Comprar casa em Portugal, como se sabe, não está fácil. A experiência de o fazer durante os anos 80, para um estrangeiro, já era uma com as suas particularidades e com imensos trejeitos que persistem na portugalidade. Porque nem tudo está no preço. Ou no dinheiro do estrangeiro. O holandês Gerrit Komrik mudou-se para Portugal em 1984 e, parte dessa vivência inicial, existe nestas crónicas que escreveu e que estão reunidas nesta reedição da Guerra & Paz. As primeiras crónicas são muito elucidativas sobre o choque cultural e ainda são um ótimo espelho sobre os nossos vícios, manias e, claro, esquemas. O que seríamos nós sem esquemas.

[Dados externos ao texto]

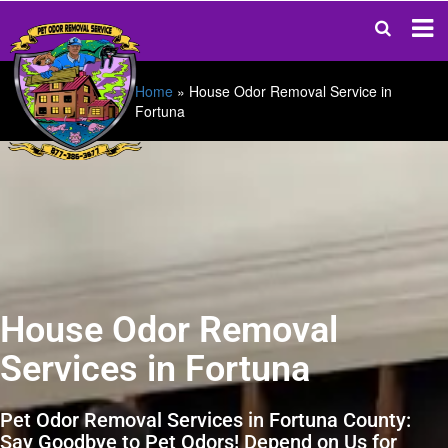
Home
»
House Odor Removal Service in
Fortuna
House Odor Removal
Services in Fortuna
Pet Odor Removal Services in Fortuna County:
Say Goodbye to Pet Odors! Depend on Us for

Susan Sontag — Vida e Obra
Benjamin Moser (tradução de José Geraldo Couto)
(Objectiva)

Vencedor do Pulitzer em 2020, na categoria de “Biografia”, Sontag – Vida e Obra foi finalmente publicado em Portugal há uns meses. Benjamin Moser constrói um ótimo retrato de uma das maiores pensadoras do século XX e, simultaneamente, desenvolve através disso as razões da relação com o leitor e o seu pensamento – se se conhecer alguma da obra – e evidencia o combate entre a vida que escreveu e a vida que viveu – nem sempre estavam em sintonia. Ao fazê-lo, torna ainda mais elucidativo a importância de Sontag no pensamento crítico – e não só – desde meados do século passado.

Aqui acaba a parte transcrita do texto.